Wednesday, September 3, 2014

The Little World of Don Camillo by Giovanni Guareschi



[Translated from the Italian by Una Vincenzo Troubridge]

Rating: 4 Stars

It was by sheer accident that I came across this lovely little book many years ago. I found it in the small library of the small town that I was living in at that time, sorted under a note that read, ‘Librarian’s Recommendation’. I fell in love with the book, and the writer’s style all at once.

Guareschi, a WW II veteran and plyer of multiple trades, was the author and illustrator of the Don Camillo books, of which there are six. ‘The Little World of Don Camillo’ initiates the series with our introduction to the feisty priest Don Camillo, and his rival, Mayor Peppone of the Communist Party.

Less of a novel and more a connecting suite of short stories, the plot draws on the various clashes between Camillo and Peppone – be it Camillo’s refusal to baptize Peppone’s infant son with a name like ‘Lenin’; or, their feuding soccer-match; or, the ensuing ruckus when the Bishop visits their village.

Though they may lock horns in their battles to win the heart and soul of their community, these two ideological stalwarts have more in common than they want to admit.
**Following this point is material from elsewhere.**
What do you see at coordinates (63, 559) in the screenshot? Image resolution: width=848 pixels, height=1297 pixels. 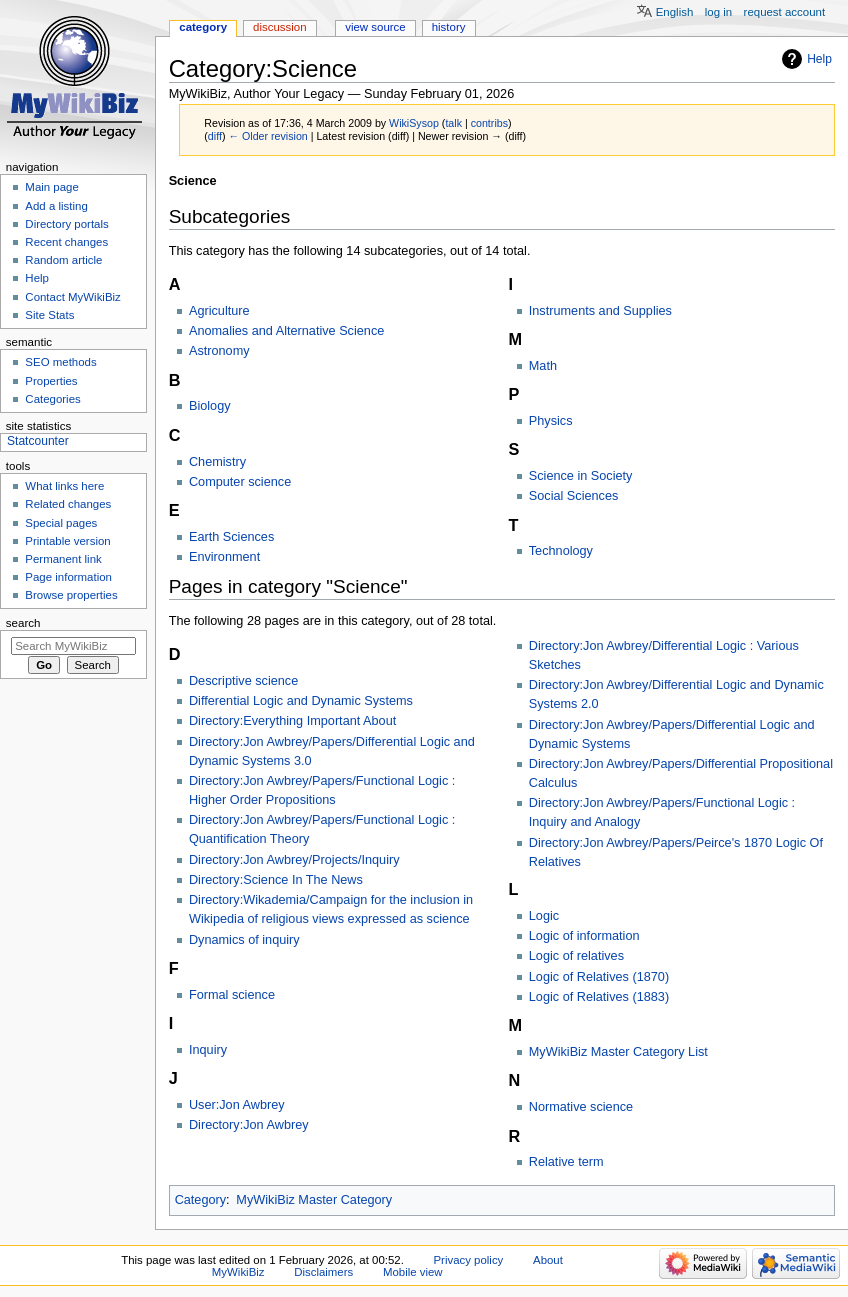 I see `Permanent link` at bounding box center [63, 559].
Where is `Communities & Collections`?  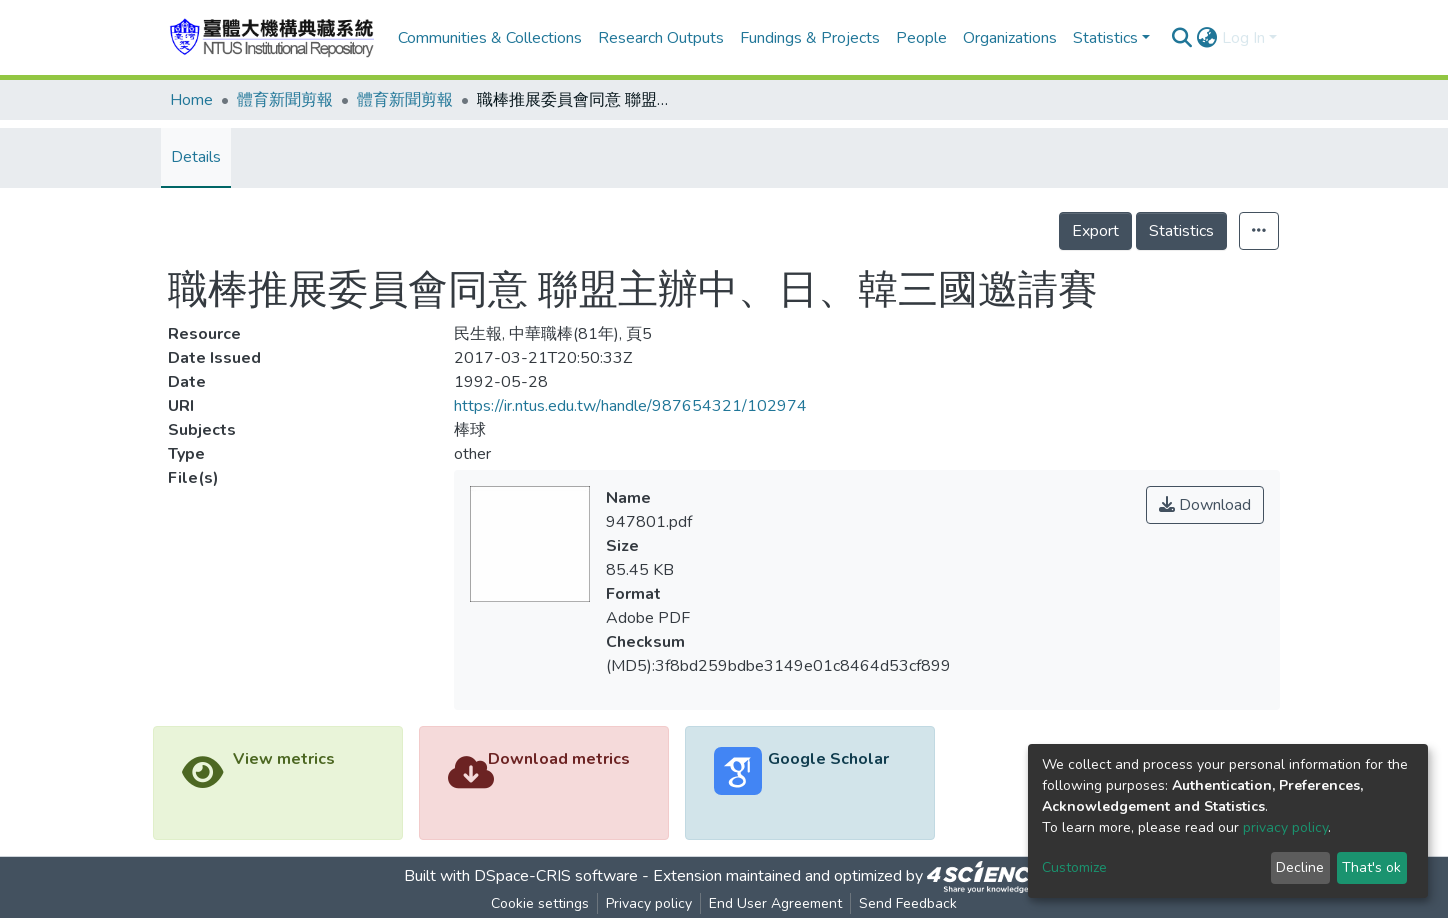 Communities & Collections is located at coordinates (490, 38).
Despite his tendency to give fiery orations against the Church and its appointees, Peppone is at heart as much an Italian Catholic as anyone else in the village. Devout Don Camillo, though a man of God, is as free with administering lessons with his fists and feet, as he is with his sermons. But if the circumstances call for it, they will work together for their excitable and boisterous flock/compatriots.

This underlying conviction, that men of good intentions can, and will, put aside their differences for the greater good is the essence of the book – one of the reasons for its charm, that, and the benevolent take on humanity as evinced by Camillo’s confidante, the receptor of all his musings – the conversational Christ, who looks on with an equally tolerant eye on Camillo and Peppone alike.